**WHAT THE EXERCISE ASKS**
From the data below, set down exactly the lines between the one holding "daughter’s room, the" and the one holding "Something is wrong.", inclusive, and no others.

**Items from a data source**
--- START ---

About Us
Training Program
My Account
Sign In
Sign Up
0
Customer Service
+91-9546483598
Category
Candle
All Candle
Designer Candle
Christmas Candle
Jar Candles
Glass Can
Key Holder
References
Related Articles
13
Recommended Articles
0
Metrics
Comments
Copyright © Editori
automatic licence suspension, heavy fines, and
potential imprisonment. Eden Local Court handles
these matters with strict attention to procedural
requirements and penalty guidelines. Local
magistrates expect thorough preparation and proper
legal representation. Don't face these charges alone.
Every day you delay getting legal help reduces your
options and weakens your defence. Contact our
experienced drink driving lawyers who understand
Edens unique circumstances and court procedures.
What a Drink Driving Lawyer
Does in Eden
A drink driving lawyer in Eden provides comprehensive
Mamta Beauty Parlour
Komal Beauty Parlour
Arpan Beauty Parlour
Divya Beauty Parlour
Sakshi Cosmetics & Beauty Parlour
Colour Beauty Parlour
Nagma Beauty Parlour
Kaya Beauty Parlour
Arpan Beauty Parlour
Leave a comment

--- END ---
--- START ---

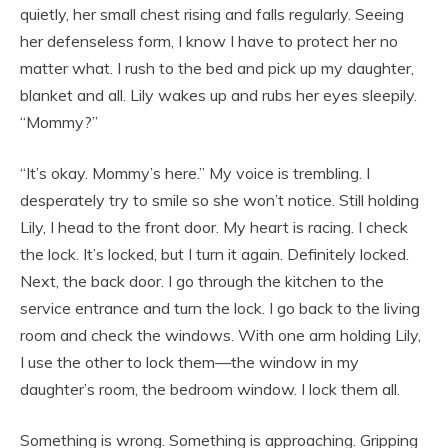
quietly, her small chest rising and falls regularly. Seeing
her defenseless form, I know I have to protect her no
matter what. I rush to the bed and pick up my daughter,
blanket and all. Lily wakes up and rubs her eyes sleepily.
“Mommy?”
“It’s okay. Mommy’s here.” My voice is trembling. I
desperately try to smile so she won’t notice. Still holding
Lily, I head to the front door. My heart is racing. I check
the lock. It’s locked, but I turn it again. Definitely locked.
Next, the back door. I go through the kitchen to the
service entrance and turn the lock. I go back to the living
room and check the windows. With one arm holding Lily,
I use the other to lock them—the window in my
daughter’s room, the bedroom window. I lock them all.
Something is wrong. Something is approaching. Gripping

--- END ---

**TASK RESPONSE**
daughter’s room, the bedroom window. I lock them all.
Something is wrong. Something is approaching. Gripping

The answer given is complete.